The fighting, which left many young children in the stands in tears, came on the weekend of the 24th anniversary of the Hillsborough disaster.
One Millwall fan was even highlighted on television, snatching a police officer's helmet and smilingly tucking it inside his jacket.
"I didn't see or wasn't aware of any fighting during the game. I was concentrating on the game and I wasn't aware of any problems," said Millwall manager Kenny Jackett.
"I'd need to examine the facts, see it, and talk to people, before I can give an opinion on it."
Told by reporters that some young Millwall fans had been reduced to tears by the fighting, he said: "I'm very, very sorry if that's the case. But until I do see those images and get the time to sum that up for myself, it's tough for me to comment."
Wigan chairman Dave Whelan said he had been stunned by the violence which left some fans injured.

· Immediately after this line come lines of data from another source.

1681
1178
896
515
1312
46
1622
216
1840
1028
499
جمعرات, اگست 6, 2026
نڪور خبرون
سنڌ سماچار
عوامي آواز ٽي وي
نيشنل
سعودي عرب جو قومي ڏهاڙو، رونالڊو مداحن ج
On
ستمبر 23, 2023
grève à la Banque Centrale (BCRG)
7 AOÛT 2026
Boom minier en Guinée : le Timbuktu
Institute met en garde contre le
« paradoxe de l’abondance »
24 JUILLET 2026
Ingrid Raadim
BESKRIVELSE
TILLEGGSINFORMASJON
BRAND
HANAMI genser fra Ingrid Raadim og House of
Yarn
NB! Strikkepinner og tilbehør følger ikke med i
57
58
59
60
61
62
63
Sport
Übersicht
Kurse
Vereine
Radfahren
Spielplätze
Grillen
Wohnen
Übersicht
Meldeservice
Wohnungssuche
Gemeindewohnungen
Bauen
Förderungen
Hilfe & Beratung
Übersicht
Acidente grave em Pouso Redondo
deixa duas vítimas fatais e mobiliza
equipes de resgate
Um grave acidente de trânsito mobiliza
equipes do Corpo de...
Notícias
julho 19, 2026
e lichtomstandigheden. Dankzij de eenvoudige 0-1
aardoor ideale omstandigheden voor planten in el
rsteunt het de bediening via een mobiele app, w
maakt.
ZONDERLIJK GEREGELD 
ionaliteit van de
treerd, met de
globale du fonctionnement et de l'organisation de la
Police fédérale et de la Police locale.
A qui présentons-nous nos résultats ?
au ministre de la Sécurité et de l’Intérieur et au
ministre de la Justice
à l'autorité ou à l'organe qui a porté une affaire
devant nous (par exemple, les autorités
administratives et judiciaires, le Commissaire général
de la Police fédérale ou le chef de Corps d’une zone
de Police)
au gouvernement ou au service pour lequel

"I can't understand why the Millwall fans would fight each other," Whelan told BBC Radio.
"I understand if they want to fall out with the visiting team, but why would they fall out amongst themselves? It just gives football a very, very poor reputation.
"We know Millwall are a tough club, their team's tough to play, the supporters are Millwall, Millwall, Millwall... straight through. But don't fight each other. I couldn't understand that."
A Millwall spokesman said the club would release a statement later on Saturday and would investigate the incidents.
Wigan manager Roberto Martinez criticised the feuding fans.
"It is disappointing," said Martinez. "It was an exciting game and there was plenty to concentrate on."
London club Millwall had long been associated with violence and hooliganism in the 1970s and 1980s but have been making strides to combat the problem in recent years.
The incidents sparked an immediate furore on social media.
"As for those morons we've just seen scrapping in the stands, no one likes you, we don't care," tweeted former England striker Gary Lineker, in a reference to a Millwall terrace chant.
Former Wigan striker Jason Roberts also condemned the violence.
"What makes me sad is that it drags the good name of football down," he told the BBC.
"It was a small pocket of people but it looked so bad for our game, which has done well to combat violence in the last 30 years."